328L Beehive Composter
The Wooden Beehive Style Composter is an attractive alternative to traditional compost bins, but still provides an efficient composting solution. Made from FSC wood in a natural finish which can easily be overpainted...More information
Traditionally, the composting area in a garden has been hidden away - a secret world tucked out of sight at the end of the vegetable patch; but there's no need to hide away the 328L Beehive Composter.
Attractive and efficient at housing decomposing material, the composter can be positioned adjacent to your beds or borders without aesthetically compromising your garden vista. A hinged lid keeps out rain and helps insulate your fermenting compost and the bottom panel is removable to allow for easy collection of rotted material.
- Measures 74cm/29" D x 76cm/30" W x 90cm/35.5" H
- Made from FSC accredited softwood
- Supplied in a natural finish
- Can be overpainted
- Pressure treated wood
- Hinged lid and support bar for easy access and filling
- Removable bottom panel for collection of mature compost
- Sits directly on soil to encourage earthworms and beneficial organisms
- Self Assembly Required
What can go in to a conventional bin and how does it all work?
Success depends on heat, biology and a good balance of ingredients, added in approximately 10cm. layers. ‘Green’ waste (grass, border and hedge trimmings, snipped or shredded woody prunings) heats up steamily, starts to break down rapidly and can be stirred into layers below to speed everything up. ‘Brown’ waste (e.g. shredded paper, packaging and straw) should be added at regular intervals to counteract the wetness of the greenery and will rot down too. Manure from herbivores (chickens, pet rabbits) adds zest to the whole mixture, as does the odd spadeful
Autumn leaves are best composted on their own in hessian bags or cages, since they rot down more slowly and in a different way.
What shouldn’t go in?
Moss (which refuses to rot and can therefore be unwittingly spread around)
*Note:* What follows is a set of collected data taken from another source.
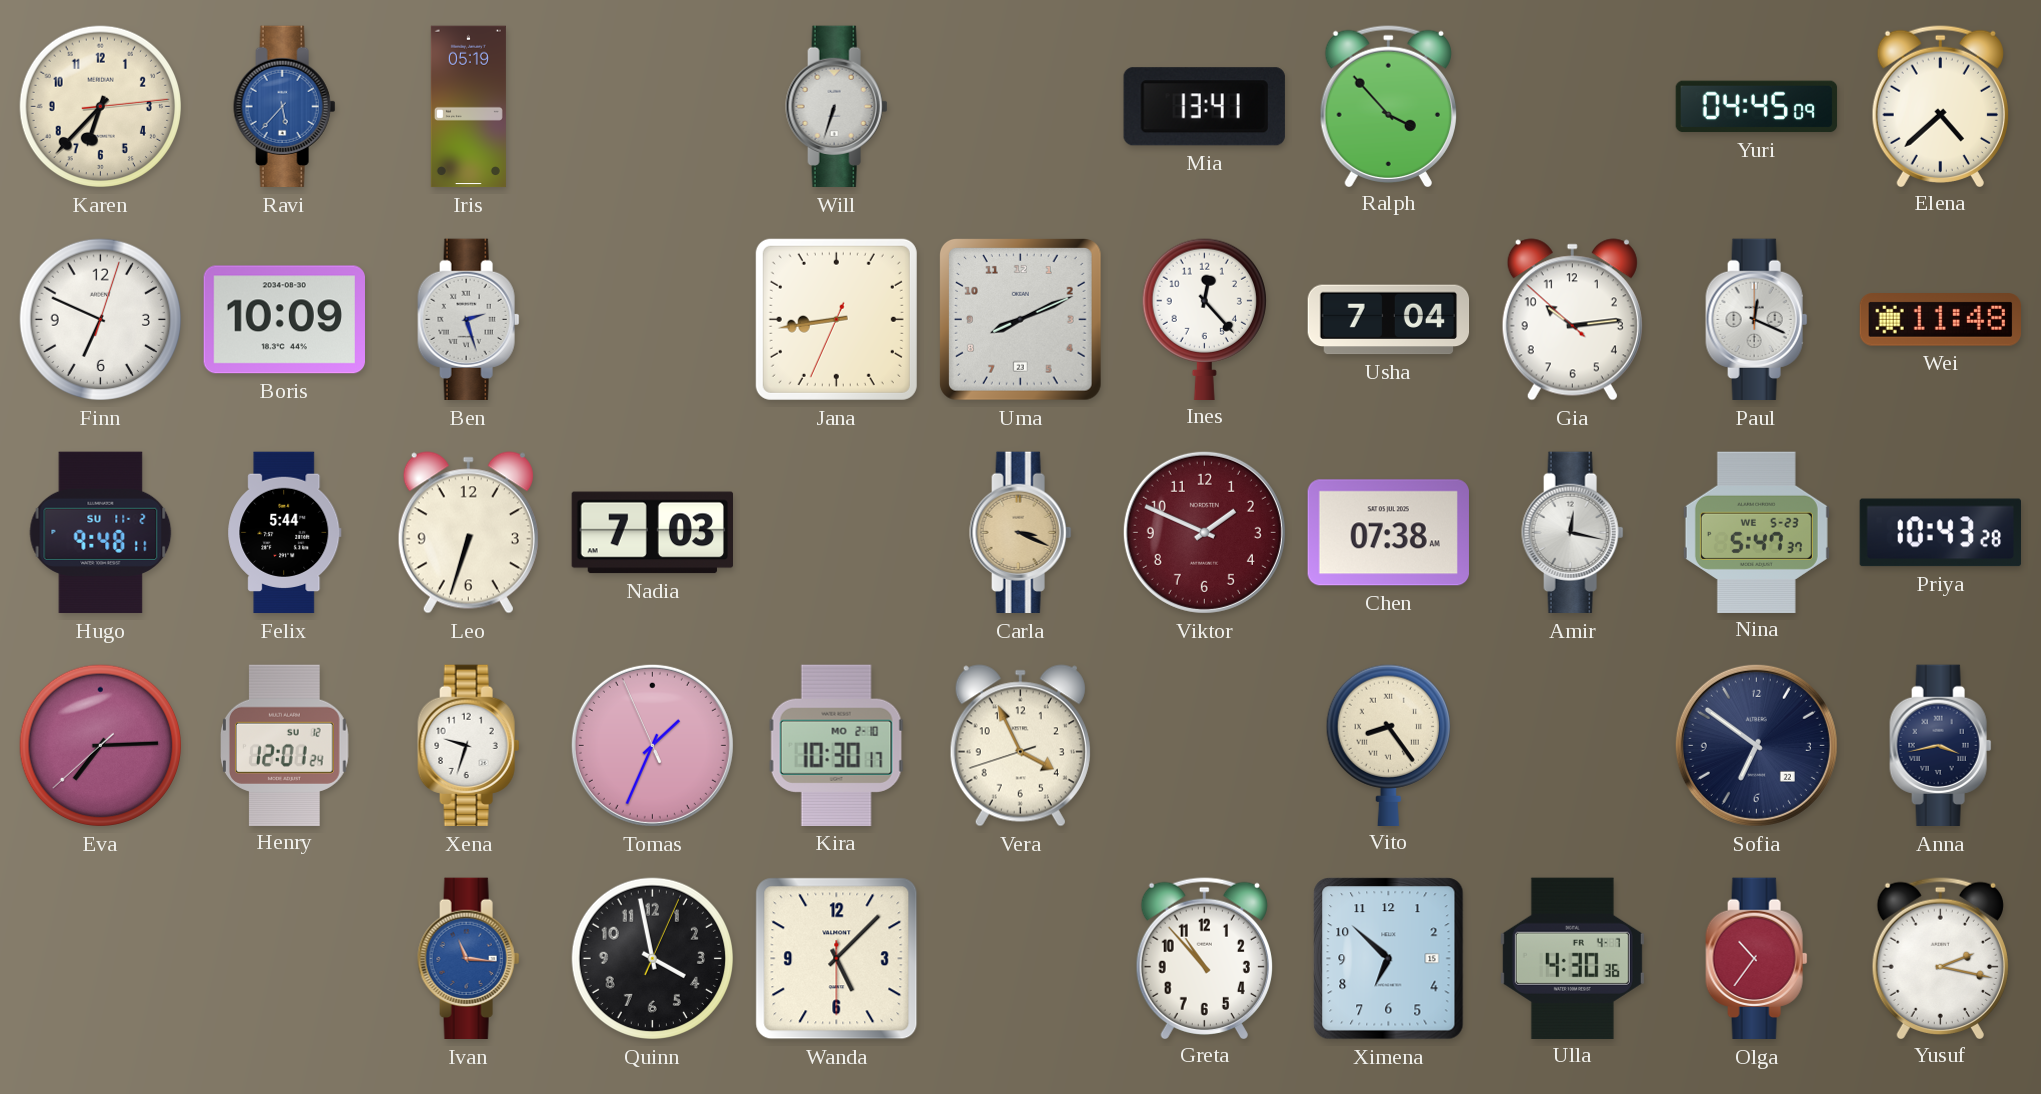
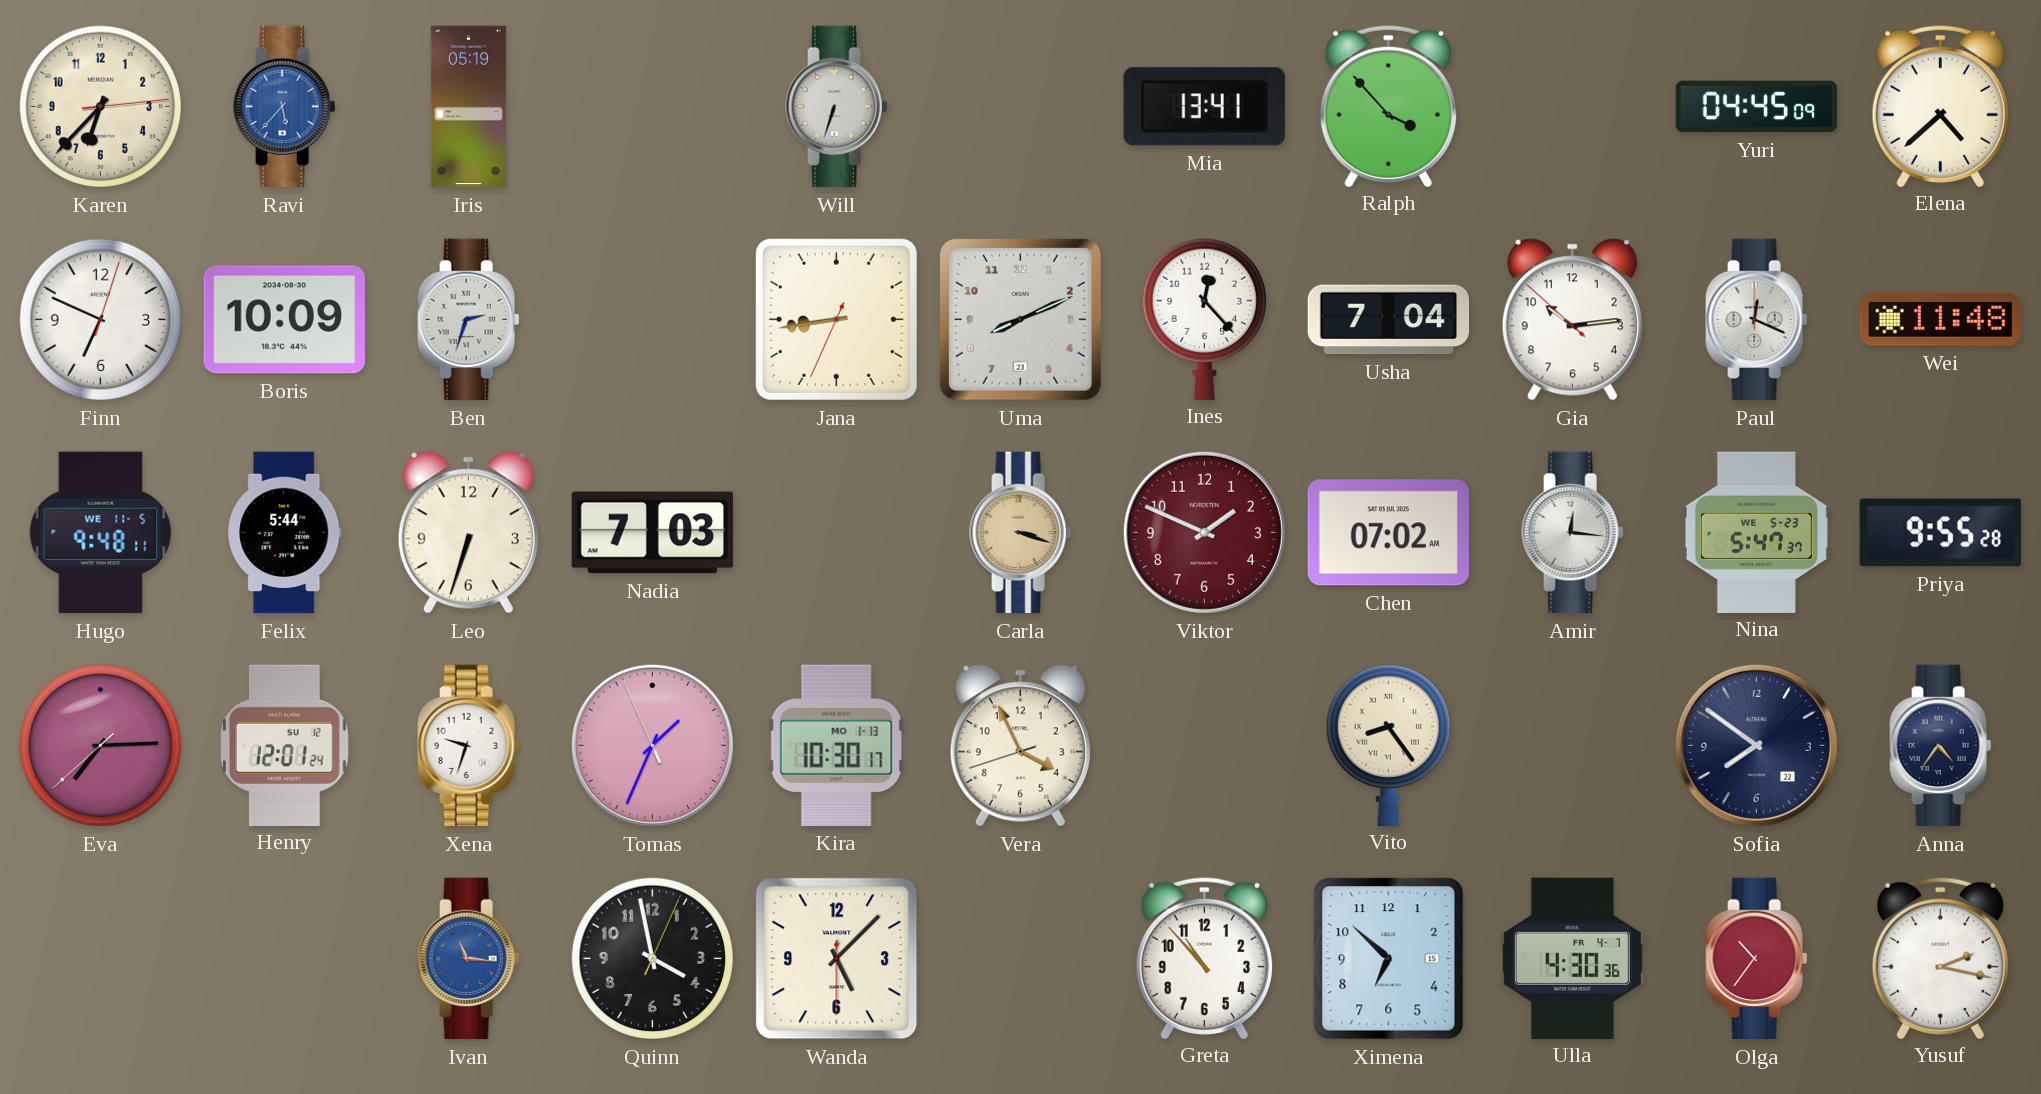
Ben: 2:27 -> 2:33
Hugo date: SU 11-2 -> WE 11-5
Carla: 3:19 -> 3:18
Chen: 07:38 -> 07:02
Amir: 12:17 -> 12:16
Priya: 10:43 -> 9:55
Kira date: MO 2-10 -> MO 1-13
Sofia: 6:51 -> 7:51
Anna: 3:43 -> 4:36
Seeding weeds or garden thugs (i.e. Verbascums, Fennel) Roots of perennial weeds such as ground elder and bindweed – unless they are thoroughly dried off in the sun first. Cat and dog (i.e. carnivore) manure. Meat or cheese kitchen scraps or vegetable waste that has been contaminated by them.
Too dry? Water the heap and/or add more greenery and cover it tightly to keep the heat in.
Smelly? Add more ‘brown’ ingredients, but no grass clippings or kitchen waste for a while. Stir the contents to open it up. Leave the lid off.
Rats? This is a tricky one - they may try to move in if there is a regular source of food nearby (i.e. a bird table or poultry house).
Slugs and snails? No problem. They are doing their bit for the composting process, and at least it keeps them away from your lettuces and hostas.